Thanks dym_syhp but think the father would look strange in the cycling lanes on that one!!!


----------



## GSheehy (31 Jul 2008)

G2007,

This is something I have very limited knowledge on but I do know that these guys www.worldwidecycles.com have that brand that you mentioned as I have seen it on their website. 

Declaration of interest : I did buy a childs bike there recently as the shop is local to me.


----------



## ClubMan (31 Jul 2008)

If you're in _Dublin _pop into _Square Wheel Cycles _in _Temple Bar _and have a chat with _Ciaran (Kieran?)_.


----------



## casameta (25 May 2009)

Just to give this subject some air...

I've just bought a Dahon Jack; it's too early to give a full review but it's very solid and well-made, folds well (although with 26'' wheels it doesn't go _very _small).

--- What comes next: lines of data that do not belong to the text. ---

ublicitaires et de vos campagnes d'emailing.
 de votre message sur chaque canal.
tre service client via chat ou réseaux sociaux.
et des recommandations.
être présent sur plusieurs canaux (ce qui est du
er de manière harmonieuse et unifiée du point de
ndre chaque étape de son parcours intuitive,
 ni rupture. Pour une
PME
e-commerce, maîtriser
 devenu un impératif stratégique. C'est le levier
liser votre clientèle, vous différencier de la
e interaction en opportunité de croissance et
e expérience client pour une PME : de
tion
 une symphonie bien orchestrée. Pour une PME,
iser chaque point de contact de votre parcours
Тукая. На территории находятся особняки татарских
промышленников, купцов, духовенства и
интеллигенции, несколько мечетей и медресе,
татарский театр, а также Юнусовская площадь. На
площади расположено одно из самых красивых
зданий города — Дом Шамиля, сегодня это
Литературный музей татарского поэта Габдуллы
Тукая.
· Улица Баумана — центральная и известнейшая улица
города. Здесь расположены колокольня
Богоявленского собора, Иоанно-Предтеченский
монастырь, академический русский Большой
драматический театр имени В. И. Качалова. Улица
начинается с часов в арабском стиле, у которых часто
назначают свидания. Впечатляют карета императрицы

On the general subject, does anyone have experience of bringing a folder on public transport? I ask because I have a 30 min walk to the train station and a 30 min walk at the other end - I'm hoping this bike will save me 40'ish mins per day. I found this in the Irish Rail FAQ:
Q. Can I bring my bicycle onto the train?
A. Bicycles:
Can not be conveyed on DART or Commuter trains unless folded and suitably covered.  My translation: _Can_ be conveyed on DART or Commuter trains if _folded and suitably covered_. 

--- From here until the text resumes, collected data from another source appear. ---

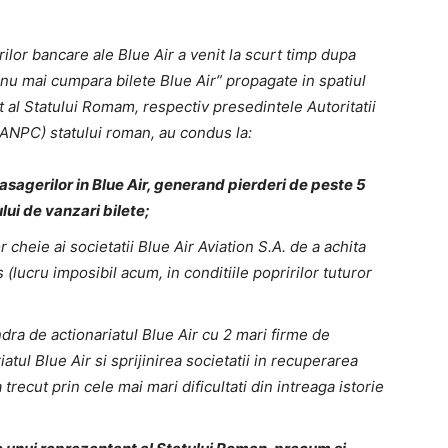
ilor bancare ale Blue Air a venit la scurt timp dupa
e „nu mai cumpara bilete Blue Air” propagate in spatiul
t al Statului Romam, respectiv presedintele Autoritatii
ANPC) statului roman, au condus la:
asagerilor in Blue Air, generand pierderi de peste 5
ui de vanzari bilete;
 cheie ai societatii Blue Air Aviation S.A. de a achita
(lucru imposibil acum, in conditiile popririlor tuturor
ndra de actionariatul Blue Air cu 2 mari firme de
riatul Blue Air si sprijinirea societatii in recuperarea
a trecut prin cele mai mari dificultati din intreaga istorie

Does anyone have any practical experience of doing this, ie folding and covering and bringing on th train? I would only plan to do this on quieter trains, not the Calcutta specials at 8:00 - 8:30 am.

Thanks for your help...


----------



## dereko1969 (25 May 2009)

you should be fine with that, looks a great bike. people carry suitcases and large bags on the train all the time, can't see the difference with this if it is folded up and covered.


----------



## sandrat (26 May 2009)

I had a cheaper no gear fold up bike from argos to do my 30 min each way journey from hueston to work when I worked in Dublin. It didn't have a cover and there was no bother bringing it on the train except for once when i wheeled it up to the door and a guy wanted me to bring it to the cycle carriage but I folded it there and then he was grand


----------



## gianni (26 May 2009)

casameta said:


> Just to give this subject some air...
> 
> I've just bought a Dahon Jack; it's too early to give a full review but it's very solid and well-made, folds well (although with 26'' wheels it doesn't go _very _small).
> 
> ...


 
I bring my folding bike on the Calcutta Express. Doesn't take up much more space than a small wheely suitcase. I just make sure that I don't 'hog' the space around the door. I never had it covered.

IE staff, in the beginning, insisted that I fold it before getting to the train but now they've no hassle with me wheeling it down the platform and folding it just as I get on. If it's quiet there is no prob with bringing it on unfolded and folding it down as it get busier.


----------